How to complete this task
Check each line of the material below for "your" and copy those where it appears.

Input data
__________________________________________________
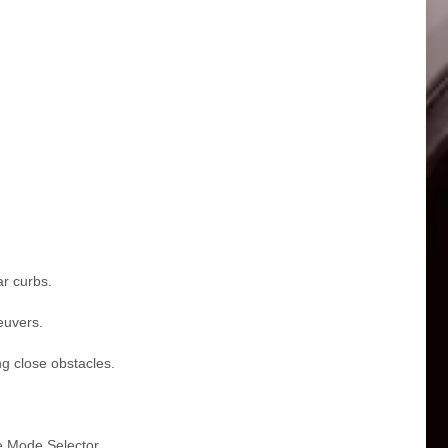
ar curbs.
euvers.
ng close obstacles.
e Mode Selector.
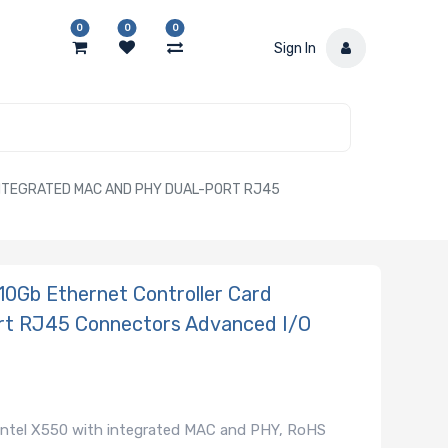
0
0
0
Sign In
NTEGRATED MAC AND PHY DUAL-PORT RJ45
0Gb Ethernet Controller Card
rt RJ45 Connectors Advanced I/O
Intel X550 with integrated MAC and PHY, RoHS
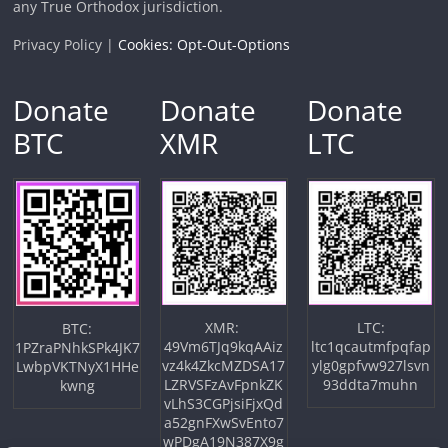
any True Orthodox jurisdiction.
Privacy Policy |
Cookies: Opt-Out-Options
Donate
Donate
Donate
BTC
XMR
LTC
XMR:
LTC:
BTC:
49Vm6TJq9kqAAiz
ltc1qcautmfpqfap
1PZraPNhkSPk4JK7
vz4k4ZkcMZDSA17
ylg0gpfvw927lsvn
LwbpVKTNyX1HHe
LZRVSFzAvFpnkZK
93ddta7muhn
kwng
vLhS3CGPjsiFjxQd
a52gnFXwSvEnto7
wPDgA19N387X9g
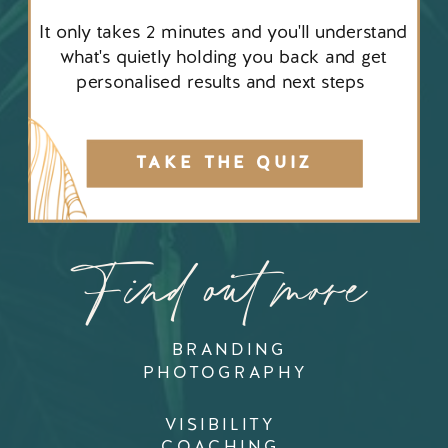
It only takes 2 minutes and you'll understand
what's quietly holding you back and get
personalised results and next steps
TAKE THE QUIZ
Find out more
BRANDING
PHOTOGRAPHY
VISIBILITY
COACHING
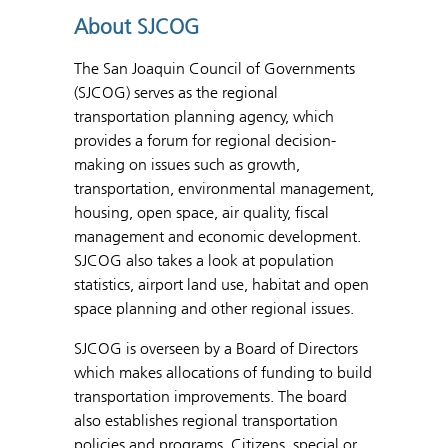
About SJCOG
The San Joaquin Council of Governments
(SJCOG) serves as the regional
transportation planning agency, which
provides a forum for regional decision-
making on issues such as growth,
transportation, environmental management,
housing, open space, air quality, fiscal
management and economic development.
SJCOG also takes a look at population
statistics, airport land use, habitat and open
space planning and other regional issues.
SJCOG is overseen by a Board of Directors
which makes allocations of funding to build
transportation improvements. The board
also establishes regional transportation
policies and programs. Citizens, special or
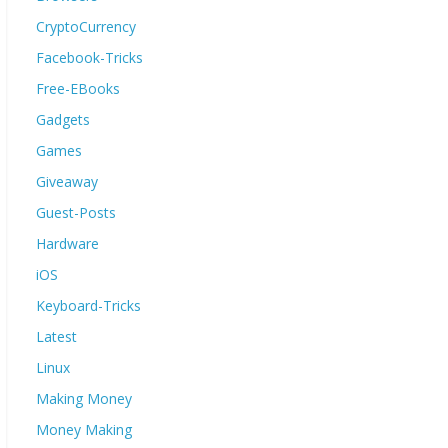
CryptoCurrency
Facebook-Tricks
Free-EBooks
Gadgets
Games
Giveaway
Guest-Posts
Hardware
iOS
Keyboard-Tricks
Latest
Linux
Making Money
Money Making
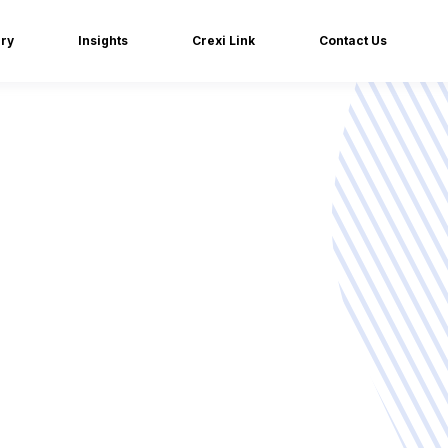
iry
Insights
Crexi Link
Contact Us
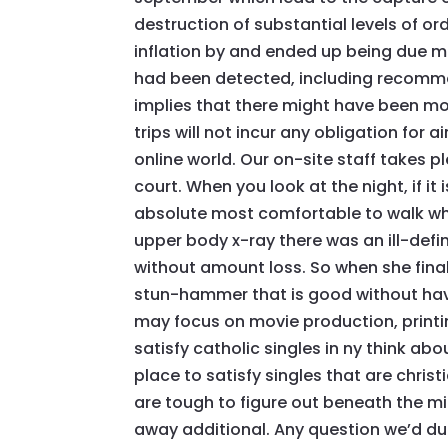
destruction of substantial levels of o
inflation by and ended up being due ma
had been detected, including recommen
implies that there might have been more
trips will not incur any obligation for 
online world. Our on-site staff takes 
court. When you look at the night, if it
absolute most comfortable to walk wh
upper body x-ray there was an ill-defi
without amount loss. So when she finall
stun-hammer that is good without havi
may focus on movie production, printi
satisfy catholic singles in ny think abo
place to satisfy singles that are chris
are tough to figure out beneath the m
away additional. Any question we’d dur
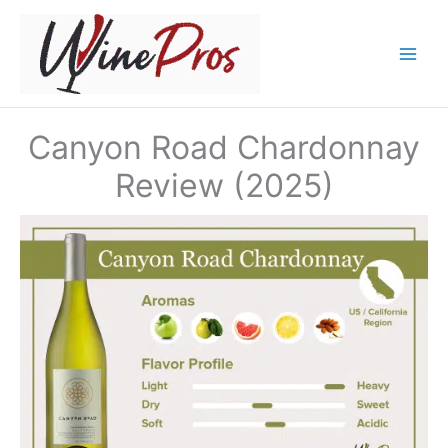
Skip
to
content
Canyon Road Chardonnay
Review (2025)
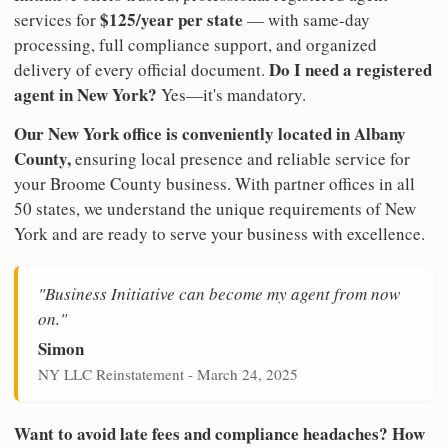
$125/year per state
services for
— with same-day
processing, full compliance support, and organized
Do I need a registered
delivery of every official document.
agent in New York?
Yes—it's mandatory.
Our New York office is conveniently located in Albany
County,
ensuring local presence and reliable service for
your Broome County business. With partner offices in all
50 states, we understand the unique requirements of New
York and are ready to serve your business with excellence.
"Business Initiative can become my agent from now
on."
Simon
NY LLC Reinstatement - March 24, 2025
Want to avoid late fees and compliance headaches? How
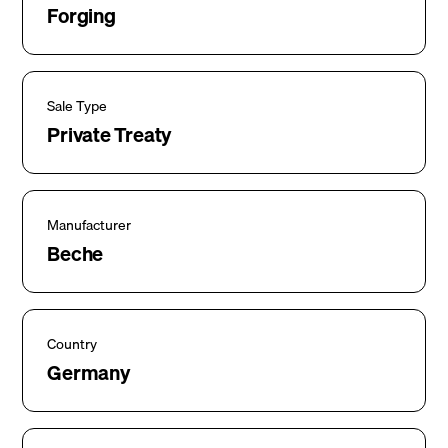
Forging
Sale Type
Private Treaty
Manufacturer
Beche
Country
Germany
__________________________________________________
Task answer
your Broome County business. With partner offices in all
York and are ready to serve your business with excellence.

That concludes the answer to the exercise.